Months go by and Norris, who never even got Sella's name, has taken a job in the investment banking firm of his former campaign manager and patron Charlie Traynor (Michael Kelly). On his way to work one day he unexpectedly runs into Sellas on the bus, they both still have the hots for each other and he gets her number, things are looking up. But it is not be, for you see Harry Mitchell (Anthony Mackie), Norris's kind-of guardian angel messed up and allowed the two to meet, when such a reunion was not part of The Chairman's plan.
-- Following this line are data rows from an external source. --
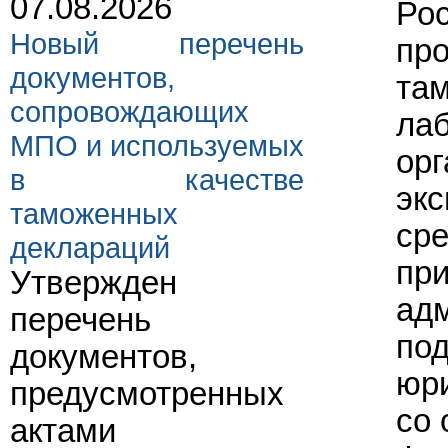
07.08.2026
Ро
Новый перечень
про
документов,
та
сопровождающих
лаб
МПО и используемых
орг
в качестве
экс
таможенных
сре
деклараций
при
Утвержден
ад
перечень
по
документов,
юри
предусмотренных
со 
актами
The Chairman you see is God and has a divine plan for Norris that doesn't include a romance with Sellas. The Chairman has a group of fedora wearing helpers, The Adjustment Bureau, who work to keep the divine plan on track, and 'adjust' any pesky instance of free will which might get in the way, Mitchell is one of their number. The Chairman has fluctuated over time between allowing his creations free will, and imposing on them pre-destination. The Chairman started out by guiding man from hunter-gather tribes up through the 4th century, and then decided we were ready to go it on our own, the result was the dark ages. So The Chairman took over again and brought us the renaissance, age of reason and industrial revolution, in 1910 he decided to give us another chance on our own. When we almost nuked the planet in the early 1960's He decided to take over again and thusly in the early 21st century our lives are thoroughly monitored and controlled by a celestial C.I.A.
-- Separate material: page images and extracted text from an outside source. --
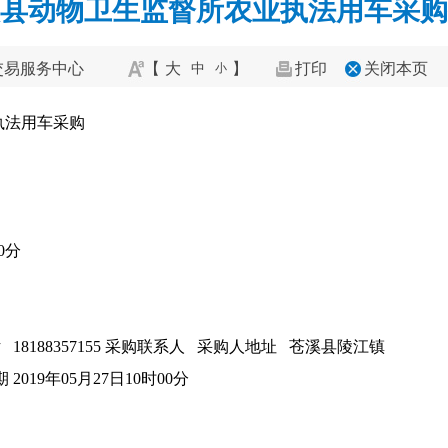
县动物卫生监督所农业执法用车采购
交易服务中心
【
大
】
打印
关闭本页
中
小
执法用车采购
0分
8188357155 采购联系人 采购人地址 苍溪县陵江镇
 2019年05月27日10时00分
Richardson (John Slattery, hardly removed from Mad Men mode in his fedora hat and nicely tailored suit) is spotted by Norris in the act of adjusting his boss (so that he will favor Norris's recent proposal to invest in a company that makes solar panels), when he arrives at work too early (Mitchell was suppose to delay him with spilled coffee). Slattery and his men chase Norris, they catch, come clean as The Adjustment Bureau, and threaten to lobotomize him (plan or no plan) if he ever revels their existence or goes off plan again. In no uncertain terms they tell him not to pursue Sellas, and they destroy the card with her number on it.

Mitchell, who has watched Norris his whole life, silently seen him through the death of hi parents, reckless school days, and the up and downs of a political career, has grown attached to the guy and decides to break the rules and go speak with him. Water seems to dampen (pun) the AB's ability to monitor there subjects, so Harris lures Norris to the city pier and spills the beans. It turns out in an earlier version of 'The Plan'  Norris and Sallas were suppose to get together, but if that happens it will derail the Almighty's plan to make Norris a (presumably historically important) President of the United States. Norris chooses love over power and sets out with Harris on a crazy plan to force a meeting with The Chairmen so he can plead his case; however Richardson has been replaced on the Norris case by the notorious (to The Adjustment Bureau) Thompson (Terence Stamp), who is determined to get Norris in the White House no matter what the cost.

Billed as a thriller this is really more of fantasy romance, with Damon and Blunt cast as lovers whose bond is so strong that not even God can keep them apart. It is too bad that their is really nothing too electric about the couples chemistry, I mean they work well together but I don't know if I buy them as the kind of fated lovers this movie demands. Based on a short story but that fount of movie material Philip K. Dick, the concept is intriguing in a Twilight Zone kind of way (in fact I remember an episode of The New Twilight Zone back in the 1980's that this movie kind of reminds me of). It's good, but never achieves the kind of intensity I wanted from it, while swinging awkwardly between understated romance and chase scenes. A better movie in conception then execution The Adjustment Bureau still makes for a good 99 minutes of mixed genera fun.